▸ **DIRECTIONS**
State the number of lines in the records beneath that hold the word "ciotola", and add nothing.

[Stored data entries]
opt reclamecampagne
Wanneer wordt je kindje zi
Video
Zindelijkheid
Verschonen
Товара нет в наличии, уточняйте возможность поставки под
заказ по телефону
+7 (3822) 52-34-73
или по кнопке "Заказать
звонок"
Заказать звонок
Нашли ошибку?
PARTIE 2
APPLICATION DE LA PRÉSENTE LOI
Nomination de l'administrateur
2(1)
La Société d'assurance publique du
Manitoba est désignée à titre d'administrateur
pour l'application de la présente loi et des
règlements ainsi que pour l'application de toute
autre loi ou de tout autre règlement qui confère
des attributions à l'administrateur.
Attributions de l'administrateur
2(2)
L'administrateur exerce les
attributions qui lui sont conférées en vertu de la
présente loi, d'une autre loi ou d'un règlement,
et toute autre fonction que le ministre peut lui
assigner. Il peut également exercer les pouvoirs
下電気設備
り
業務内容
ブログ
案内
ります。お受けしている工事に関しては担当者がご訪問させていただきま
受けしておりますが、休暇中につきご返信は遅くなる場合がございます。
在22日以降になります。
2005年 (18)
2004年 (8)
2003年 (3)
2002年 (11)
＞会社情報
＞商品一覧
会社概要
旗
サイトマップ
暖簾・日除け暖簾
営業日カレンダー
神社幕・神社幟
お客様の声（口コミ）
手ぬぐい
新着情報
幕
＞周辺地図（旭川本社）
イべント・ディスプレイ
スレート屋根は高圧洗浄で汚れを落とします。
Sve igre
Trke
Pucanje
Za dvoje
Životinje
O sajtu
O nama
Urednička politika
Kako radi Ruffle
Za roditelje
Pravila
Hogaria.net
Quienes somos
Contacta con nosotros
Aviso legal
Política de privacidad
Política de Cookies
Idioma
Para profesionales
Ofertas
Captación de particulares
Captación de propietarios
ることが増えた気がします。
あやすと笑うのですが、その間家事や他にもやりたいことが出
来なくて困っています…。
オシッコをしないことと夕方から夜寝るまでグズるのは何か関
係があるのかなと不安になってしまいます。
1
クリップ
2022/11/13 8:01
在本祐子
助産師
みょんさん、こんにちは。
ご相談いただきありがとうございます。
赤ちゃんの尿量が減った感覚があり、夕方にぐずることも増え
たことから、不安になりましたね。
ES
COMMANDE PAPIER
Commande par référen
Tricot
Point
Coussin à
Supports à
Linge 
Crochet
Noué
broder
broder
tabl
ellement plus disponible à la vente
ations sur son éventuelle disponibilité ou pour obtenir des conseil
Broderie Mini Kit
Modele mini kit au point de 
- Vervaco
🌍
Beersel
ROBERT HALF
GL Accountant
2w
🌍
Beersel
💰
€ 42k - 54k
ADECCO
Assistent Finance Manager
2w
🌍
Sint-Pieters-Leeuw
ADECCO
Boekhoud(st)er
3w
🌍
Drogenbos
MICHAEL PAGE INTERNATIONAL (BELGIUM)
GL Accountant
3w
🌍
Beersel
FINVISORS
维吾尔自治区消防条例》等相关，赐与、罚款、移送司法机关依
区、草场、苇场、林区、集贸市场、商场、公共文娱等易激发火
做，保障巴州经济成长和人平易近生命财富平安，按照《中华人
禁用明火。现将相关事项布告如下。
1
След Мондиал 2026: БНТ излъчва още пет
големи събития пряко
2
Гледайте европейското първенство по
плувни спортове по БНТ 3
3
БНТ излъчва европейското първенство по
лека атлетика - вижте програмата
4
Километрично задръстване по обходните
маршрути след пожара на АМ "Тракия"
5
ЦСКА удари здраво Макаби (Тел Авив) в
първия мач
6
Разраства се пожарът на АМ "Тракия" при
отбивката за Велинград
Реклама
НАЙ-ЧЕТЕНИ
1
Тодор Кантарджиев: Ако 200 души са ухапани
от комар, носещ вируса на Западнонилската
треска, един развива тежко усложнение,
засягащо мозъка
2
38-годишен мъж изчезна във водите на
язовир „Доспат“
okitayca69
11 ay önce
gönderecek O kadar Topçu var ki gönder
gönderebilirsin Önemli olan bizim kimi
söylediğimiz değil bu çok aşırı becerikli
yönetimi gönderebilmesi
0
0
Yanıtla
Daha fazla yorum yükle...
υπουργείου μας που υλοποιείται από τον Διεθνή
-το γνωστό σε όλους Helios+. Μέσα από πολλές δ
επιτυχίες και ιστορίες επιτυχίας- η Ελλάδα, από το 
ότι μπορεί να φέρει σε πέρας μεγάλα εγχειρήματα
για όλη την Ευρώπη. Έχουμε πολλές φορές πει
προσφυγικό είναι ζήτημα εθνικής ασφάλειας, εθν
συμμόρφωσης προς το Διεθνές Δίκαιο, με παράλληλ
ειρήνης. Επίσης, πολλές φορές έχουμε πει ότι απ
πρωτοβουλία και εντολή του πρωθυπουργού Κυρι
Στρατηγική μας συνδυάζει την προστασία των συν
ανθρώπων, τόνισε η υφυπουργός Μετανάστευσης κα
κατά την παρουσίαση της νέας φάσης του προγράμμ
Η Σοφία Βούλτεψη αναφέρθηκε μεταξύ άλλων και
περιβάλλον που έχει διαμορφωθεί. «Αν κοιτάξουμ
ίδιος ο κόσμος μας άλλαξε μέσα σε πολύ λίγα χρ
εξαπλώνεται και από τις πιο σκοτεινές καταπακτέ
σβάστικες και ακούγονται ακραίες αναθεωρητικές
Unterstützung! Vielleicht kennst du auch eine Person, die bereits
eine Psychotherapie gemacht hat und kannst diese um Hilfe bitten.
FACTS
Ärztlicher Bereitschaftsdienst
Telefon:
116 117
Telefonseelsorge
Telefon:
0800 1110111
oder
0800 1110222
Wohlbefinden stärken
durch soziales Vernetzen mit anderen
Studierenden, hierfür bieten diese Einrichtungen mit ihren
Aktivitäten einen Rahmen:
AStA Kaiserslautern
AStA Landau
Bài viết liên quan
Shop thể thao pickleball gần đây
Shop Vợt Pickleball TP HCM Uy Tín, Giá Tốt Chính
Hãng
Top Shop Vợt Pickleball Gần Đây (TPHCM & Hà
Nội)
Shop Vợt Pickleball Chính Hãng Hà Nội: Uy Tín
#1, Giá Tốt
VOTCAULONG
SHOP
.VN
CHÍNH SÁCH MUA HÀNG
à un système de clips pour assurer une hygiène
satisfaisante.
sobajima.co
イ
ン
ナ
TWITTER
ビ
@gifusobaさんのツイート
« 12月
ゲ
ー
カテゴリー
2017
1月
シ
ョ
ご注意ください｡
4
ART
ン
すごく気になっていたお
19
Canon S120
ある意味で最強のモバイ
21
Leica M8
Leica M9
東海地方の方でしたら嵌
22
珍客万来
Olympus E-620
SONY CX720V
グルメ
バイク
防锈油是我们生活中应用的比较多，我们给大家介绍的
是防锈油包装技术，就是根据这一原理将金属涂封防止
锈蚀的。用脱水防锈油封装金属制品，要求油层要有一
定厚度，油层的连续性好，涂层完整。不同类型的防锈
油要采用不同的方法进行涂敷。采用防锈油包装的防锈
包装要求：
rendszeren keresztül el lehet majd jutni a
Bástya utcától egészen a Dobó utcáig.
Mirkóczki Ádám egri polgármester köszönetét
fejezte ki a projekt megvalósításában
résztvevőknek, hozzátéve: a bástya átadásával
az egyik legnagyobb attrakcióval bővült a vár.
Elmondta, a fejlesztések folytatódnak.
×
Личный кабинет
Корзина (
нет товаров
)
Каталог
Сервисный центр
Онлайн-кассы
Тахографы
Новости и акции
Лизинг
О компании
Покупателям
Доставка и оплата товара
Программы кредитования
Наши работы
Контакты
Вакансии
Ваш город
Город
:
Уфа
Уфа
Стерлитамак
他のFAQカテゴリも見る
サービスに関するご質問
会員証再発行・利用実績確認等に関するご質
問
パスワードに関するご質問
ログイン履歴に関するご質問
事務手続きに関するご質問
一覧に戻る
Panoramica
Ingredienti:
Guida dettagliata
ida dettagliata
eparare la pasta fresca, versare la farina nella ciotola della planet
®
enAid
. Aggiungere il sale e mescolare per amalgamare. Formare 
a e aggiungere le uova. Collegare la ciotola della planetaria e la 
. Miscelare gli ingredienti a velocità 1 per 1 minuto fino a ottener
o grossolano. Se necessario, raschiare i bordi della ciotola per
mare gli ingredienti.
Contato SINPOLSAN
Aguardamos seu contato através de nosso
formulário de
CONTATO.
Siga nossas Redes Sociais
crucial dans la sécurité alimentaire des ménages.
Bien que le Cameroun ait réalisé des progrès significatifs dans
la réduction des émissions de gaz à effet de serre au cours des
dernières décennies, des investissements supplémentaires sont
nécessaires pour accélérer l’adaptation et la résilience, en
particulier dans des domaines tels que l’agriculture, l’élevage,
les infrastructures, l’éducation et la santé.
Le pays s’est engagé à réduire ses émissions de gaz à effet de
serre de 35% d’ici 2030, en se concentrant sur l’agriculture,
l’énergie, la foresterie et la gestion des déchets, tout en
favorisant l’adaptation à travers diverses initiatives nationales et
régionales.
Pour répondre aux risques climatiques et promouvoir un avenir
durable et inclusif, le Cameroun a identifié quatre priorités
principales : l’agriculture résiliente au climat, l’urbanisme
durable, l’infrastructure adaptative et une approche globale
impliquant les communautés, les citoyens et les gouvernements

▸ **WRITTEN ANSWER**
3